「多いときは週に2~3回は記者と飲んでましたね」。

 

こう話すのは、2年間、親会社の広報部に籍を置き、昨年、出向から戻ってきたO氏。現在は、グループ会社で広報マネージャーの任にある。まさに“飲ミニュケーション”によるメディアリレーションといったところである。

最近は少ないが、記者と酒を飲むのが広報の仕事として暗に認められていた時代もあった。

 

「記者と良好な関係をつくろうと思えば、大企業の広報担当者は、大なり小なり、日常的に記者との酒席の機会をつくっている。決して悪いことだとは思っていない。個人的に親しくなった記者も何人かいますね」と、あっけらかんとしている。

 

酒を交わす目的の一番は記者と親しくなるためだ。具体的に仕事の話しをすることはなかったという。

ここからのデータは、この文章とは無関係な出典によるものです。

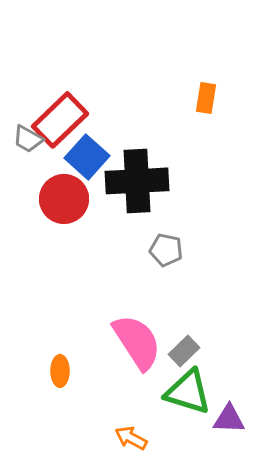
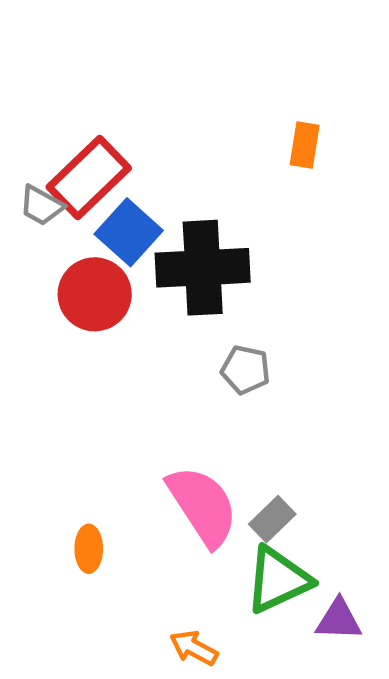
green triangle: (188, 392) -> (278, 580), turned -42

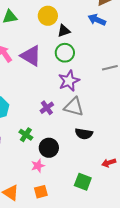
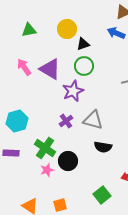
purple star: (69, 81) -> (73, 91), moved
green cross: (26, 135) -> (45, 148), size x1.5
pink star: (38, 166) -> (47, 170), moved
green square: (83, 182) -> (102, 195), turned 30

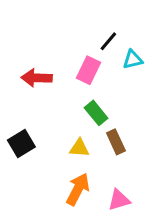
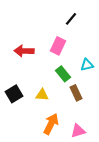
black line: (108, 41) -> (71, 19), moved
cyan triangle: (133, 60) -> (87, 65), moved
yellow triangle: (79, 148) -> (42, 95), moved

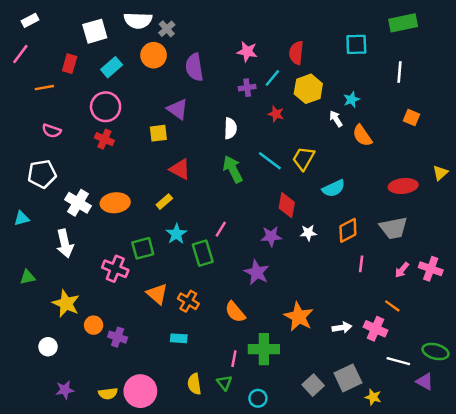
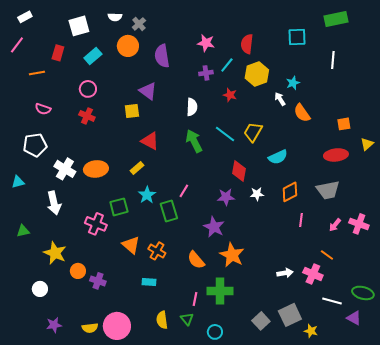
white semicircle: (138, 20) -> (115, 17), size x0.6
pink circle: (106, 107) -> (88, 89), size x0.7
orange square: (411, 118) -> (344, 124), moved, turned -32
orange star: (299, 317) -> (232, 255), moved

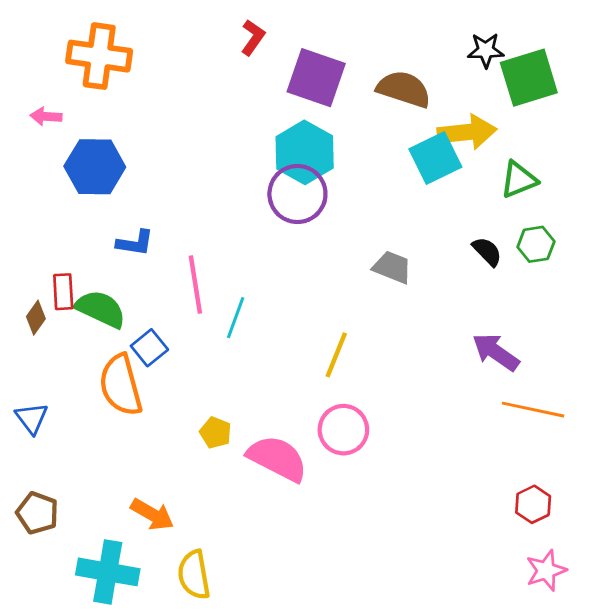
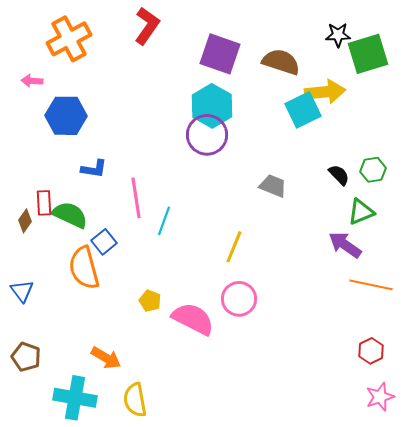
red L-shape: (253, 37) -> (147, 26), moved, size x1.5
orange cross: (99, 56) -> (69, 39), turned -36
green triangle: (519, 180) -> (361, 212), moved

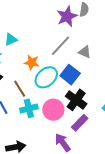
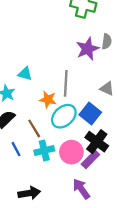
cyan triangle: (11, 39) -> (25, 74), turned 40
gray line: (60, 46) -> (66, 83), moved, turned -40
purple rectangle: (80, 123) -> (90, 159), moved

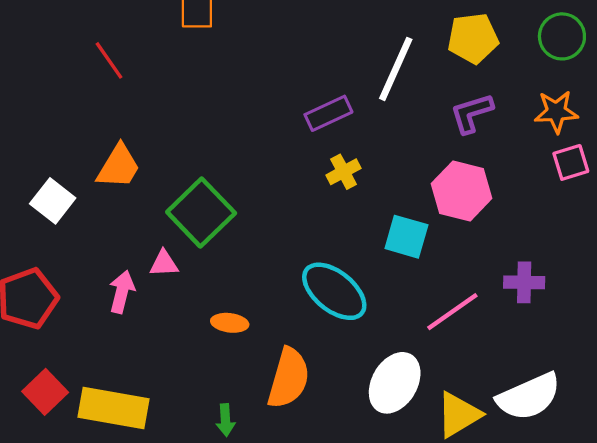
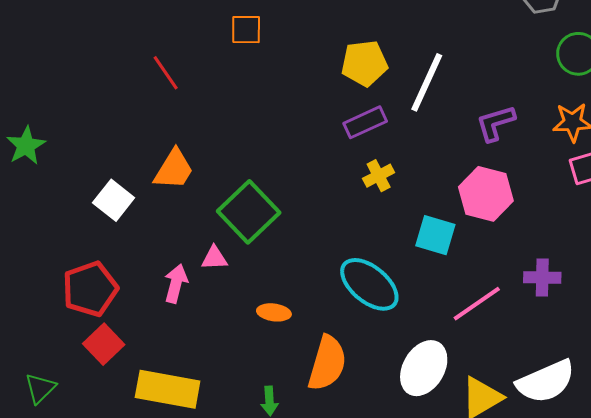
yellow pentagon: (473, 38) -> (364, 63), moved
red square: (45, 392) -> (104, 344), moved

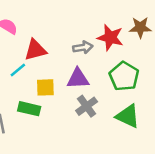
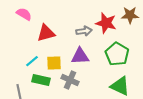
cyan line: (18, 70) -> (32, 61), moved
gray cross: (87, 106) -> (70, 80), moved, turned -30

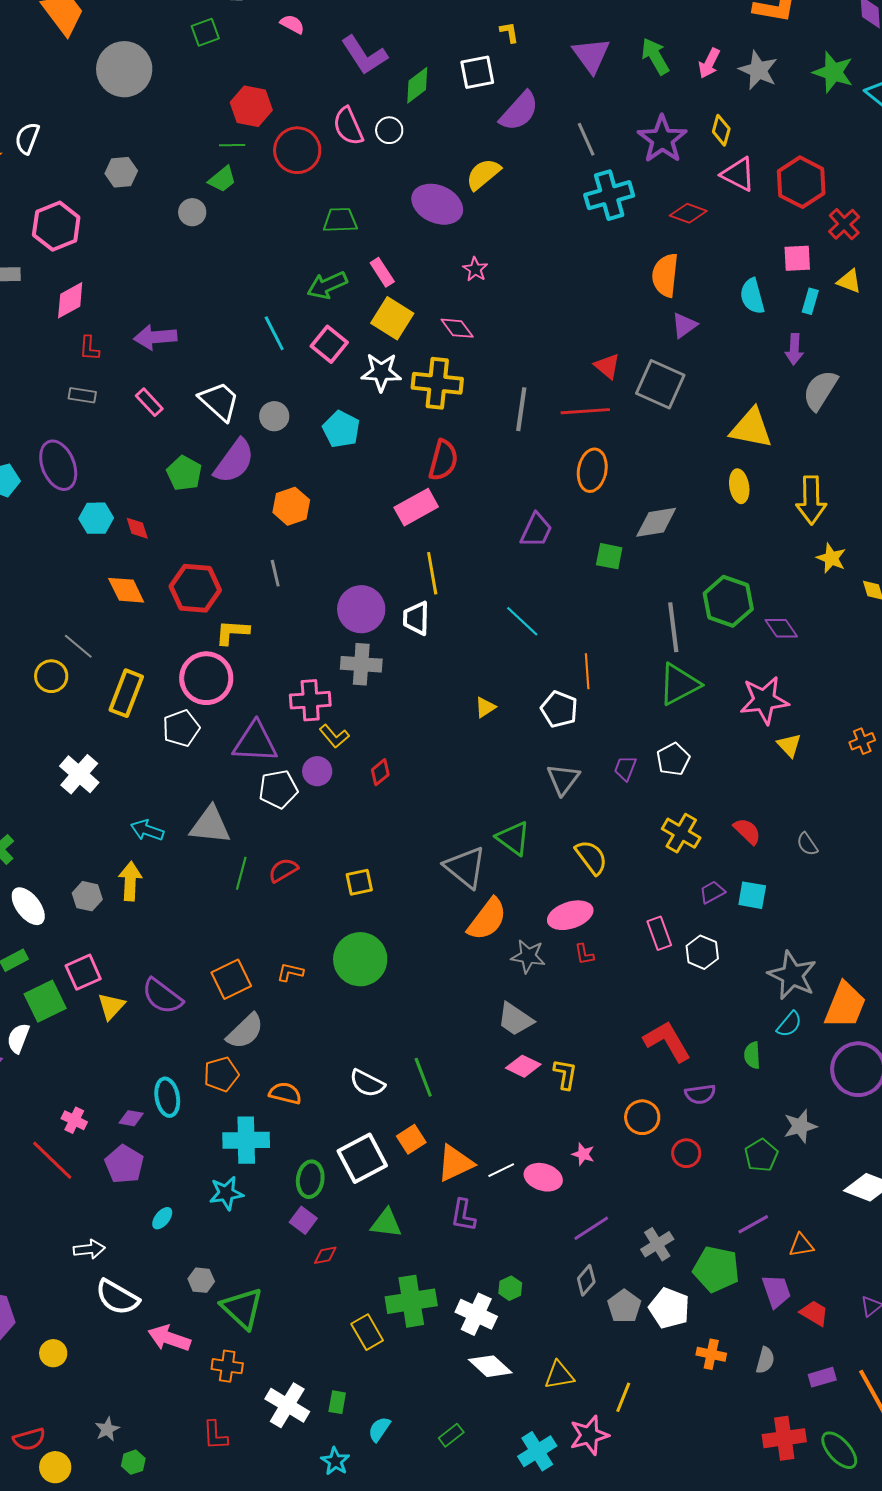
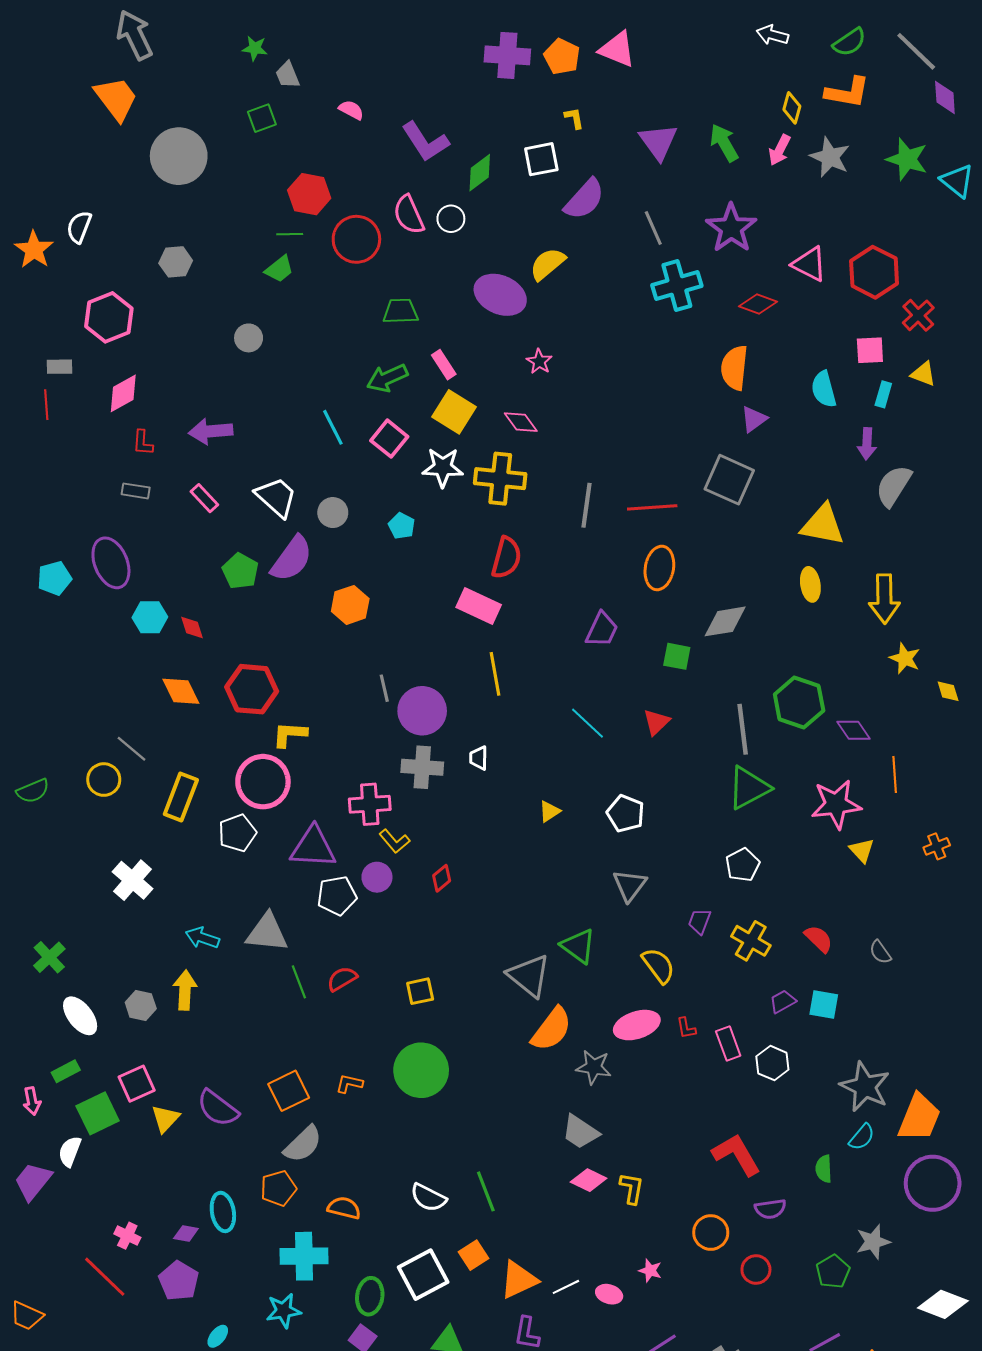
yellow diamond: (721, 130) -> (792, 108), moved
gray circle: (192, 212) -> (249, 338), moved
red triangle: (607, 366) -> (656, 722), moved, turned 36
cyan pentagon: (341, 429) -> (402, 526), size x0.7
pink rectangle: (416, 507) -> (479, 606), turned 54
gray line: (275, 573) -> (384, 688), moved
white trapezoid: (416, 618) -> (479, 758), moved, size x0.7
orange line: (587, 671) -> (895, 774), moved
purple trapezoid: (625, 768) -> (699, 921), moved
green line: (241, 873) -> (299, 982), turned -36
red L-shape: (584, 954) -> (686, 1028), moved
pink ellipse: (543, 1177) -> (609, 1294), size x0.7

確かに、酒の席で仕事の話しばかりすると、マイナスの印象を与えかねない。

 

酒席の必要性は、当時の広報部長のことばからも窺い知れる。O氏にこう話したそうだ。

「対外的な広報活動は、営業活動と同じだ」。

 

つまり、メディアリレーションは営業行為ということだ。本人はどう受け止めたのか。

 

「出向に行く前はグループ会社で営業を担当していた。プレスリリースの配信だけが広報の仕事ではない。毎日、足繁く通うわけではないが、メディアに自社のサービスや製品を売り込むのは確かに、営業活動ですね」。

 

接触するメディアはどういったところだったのか。

「新聞、テレビそれとビジネス系メディアなど、経済記者が中心でした」。

 

2年間、密にメディアリレーションを築いてきたO氏には、いまの会社の広報活動が稚拙に感じられるようだ。

「記者の携帯電話に連絡して、この件は書けますかね、程度のことが言える関係をつくらないと、広報パーソンとは言えない」と手厳しい。

 

現在は、以前のように記者と酒を酌み交わすことが、めっきり少なくなったという。

その顔はどこか、物足りないようにも映った。